Task to carry out =
Return only the lines from the one containing "огий, продукция Devi заслужила" to the end of the entries below, exactly as written, both ends included.

Records supplied =
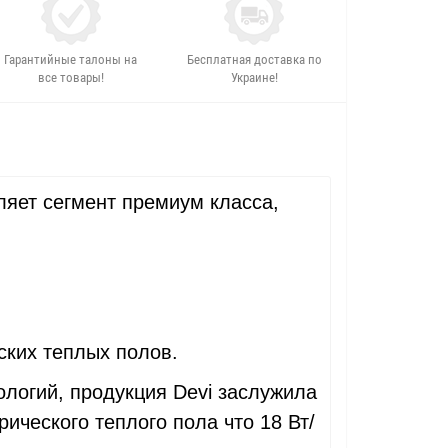
Гарантийные талоны на
Бесплатная доставка по
все товары!
Украине!
ляет сегмент премиум класса,
ских теплых полов.
огий, продукция Devi заслужила
ического теплого пола что 18 Вт/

Task response =
огий, продукция Devi заслужила
ического теплого пола что 18 Вт/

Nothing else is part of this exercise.